__Exercise aim__.
Your output should consist solely of the lines from the one with "Placeholder" through the end of the records, reproduced exactly, both ends included.

- Opening Delimiter -

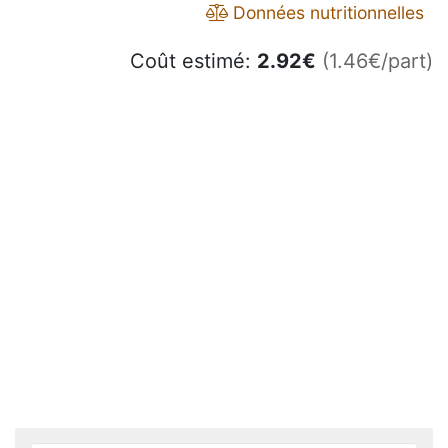
Données nutritionnelles
Coût estimé:
2.92
€
(1.46€/part)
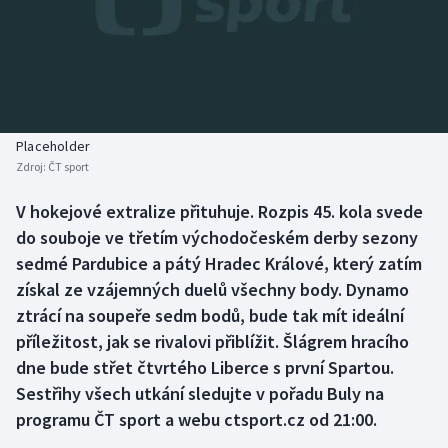
Baseball a softbal
Soutěže
Basketbal
Historické návraty
Biatlon
Aplikace ČT sport
Placeholder
Boby a skeleton
AZ kvíz
Zdroj:
ČT sport
Box
V hokejové extralize přituhuje. Rozpis 45. kola svede
do souboje ve třetím východočeském derby sezony
Curling
sedmé Pardubice a pátý Hradec Králové, který zatím
získal ze vzájemných duelů všechny body. Dynamo
Dostihy
ztrácí na soupeře sedm bodů, bude tak mít ideální
příležitost, jak se rivalovi přiblížit. Šlágrem hracího
Florbal
dne bude střet čtvrtého Liberce s první Spartou.
Sestřihy všech utkání sledujte v pořadu Buly na
Futsal
programu ČT sport a webu ctsport.cz od 21:00.
Golf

- Closing Delimiter -

__Solution for this task__.
Placeholder
Boby a skeleton
AZ kvíz
Zdroj:
ČT sport
Box
V hokejové extralize přituhuje. Rozpis 45. kola svede
do souboje ve třetím východočeském derby sezony
Curling
sedmé Pardubice a pátý Hradec Králové, který zatím
získal ze vzájemných duelů všechny body. Dynamo
Dostihy
ztrácí na soupeře sedm bodů, bude tak mít ideální
příležitost, jak se rivalovi přiblížit. Šlágrem hracího
Florbal
dne bude střet čtvrtého Liberce s první Spartou.
Sestřihy všech utkání sledujte v pořadu Buly na
Futsal
programu ČT sport a webu ctsport.cz od 21:00.
Golf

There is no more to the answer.